> [TASK DESCRIPTION] What you return should be only the lines in the entries below between the one holding "Thông tin sản phẩm" and the one holding "Visione di Svizzera-Colombia –", ends included, with every picture left out.

*** DATASET ENTRIES Section Begins ***

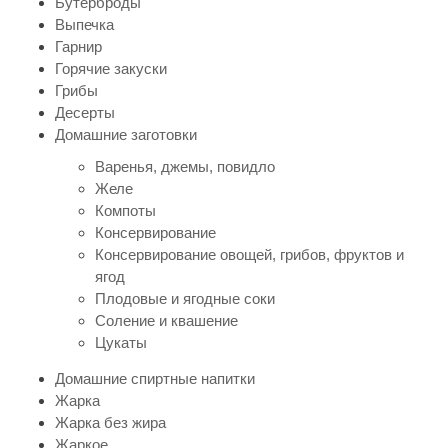
Бутерброды
Выпечка
Гарнир
Горячие закуски
Грибы
Десерты
Домашние заготовки
Варенья, джемы, повидло
Желе
Компоты
Консервирование
Консервирование овощей, грибов, фруктов и
ягод
Плодовые и ягодные соки
Соление и квашение
Цукаты
Домашние спиртные напитки
Жарка
Жарка без жира
Жаркое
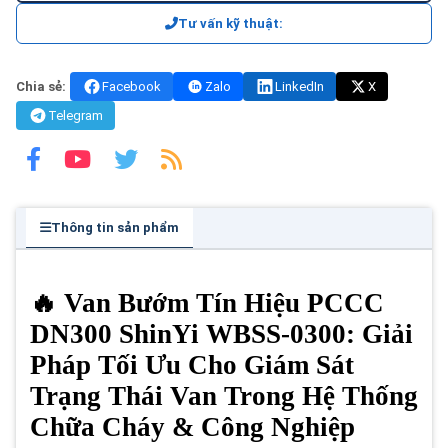
Tư vấn kỹ thuật:
Chia sẻ:
Facebook
Zalo
LinkedIn
X
Telegram
Thông tin sản phẩm
🔥 Van Bướm Tín Hiệu PCCC
DN300 ShinYi WBSS-0300: Giải
Pháp Tối Ưu Cho Giám Sát
Trạng Thái Van Trong Hệ Thống
Chữa Cháy & Công Nghiệp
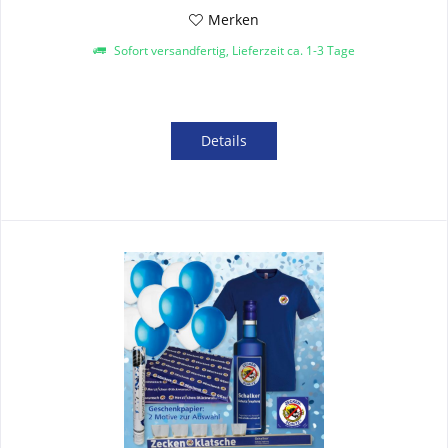
Merken
Sofort versandfertig, Lieferzeit ca. 1-3 Tage
Details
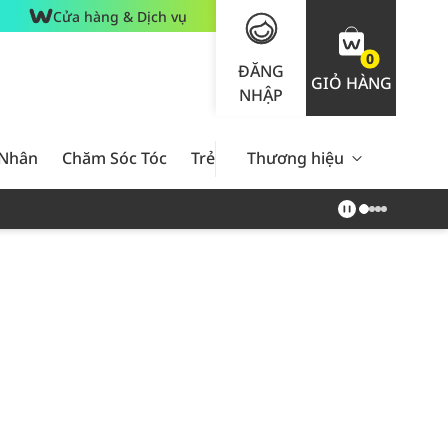
Cửa hàng & Dịch vụ
0
ĐĂNG
GIỎ HÀNG
NHẬP
 Nhân
Chăm Sóc Tóc
Trẻ Em
Thương hiệu
Nam Giới
Chăm Sóc 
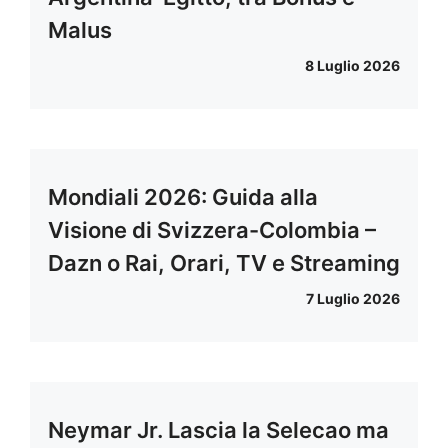
Malus
8 Luglio 2026
Mondiali 2026: Guida alla
Visione di Svizzera-Colombia –
Dazn o Rai, Orari, TV e Streaming
7 Luglio 2026
Neymar Jr. Lascia la Selecao ma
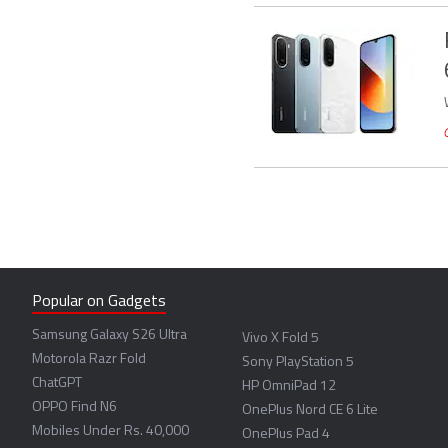
Popular on Gadgets
Samsung Galaxy S26 Ultra
Vivo X Fold 5
Motorola Razr Fold
Sony PlayStation 5
ChatGPT
HP OmniPad 12
OPPO Find N6
OnePlus Nord CE 6 Lite
Mobiles Under Rs. 40,000
OnePlus Pad 4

*** DATASET ENTRIES Section Ends ***

> [ANSWER TO THE EXERCISE]
Thông tin sản phẩm
🔥 Van Bướm Tín Hiệu PCCC
DN300 ShinYi WBSS-0300: Giải
Pháp Tối Ưu Cho Giám Sát
Trạng Thái Van Trong Hệ Thống
Chữa Cháy & Công Nghiệp
Merken
Sofort versandfertig, Lieferzeit ca. 1-3 Tage
Details
Cửa hàng & Dịch vụ
0
ĐĂNG
GIỎ HÀNG
NHẬP
 Nhân
Chăm Sóc Tóc
Trẻ Em
Thương hiệu
Nam Giới
Chăm Sóc 
Malus
8 Luglio 2026
Mondiali 2026: Guida alla
Visione di Svizzera-Colombia –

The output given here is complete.